**Description of the task**
For the records below, reproduce exactly the line that contains "卸売市場 中央棟4階）" and all subsequent lines, with nothing left out and nothing added.

*** Opening of Provided data ***

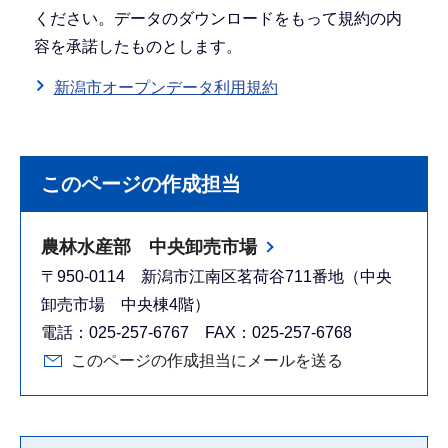
ください。データのダウンロードをもって規約の内
容を承諾したものとします。
新潟市オープンデータ利用規約
このページの作成担当
農林水産部 中央卸売市場
〒950-0114 新潟市江南区茗荷谷711番地（中央
卸売市場 中央棟4階）
電話：025-257-6767 FAX：025-257-6768
このページの作成担当にメールを送る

*** Close of Provided data ***

**Your solution**
卸売市場 中央棟4階）
電話：025-257-6767 FAX：025-257-6768
このページの作成担当にメールを送る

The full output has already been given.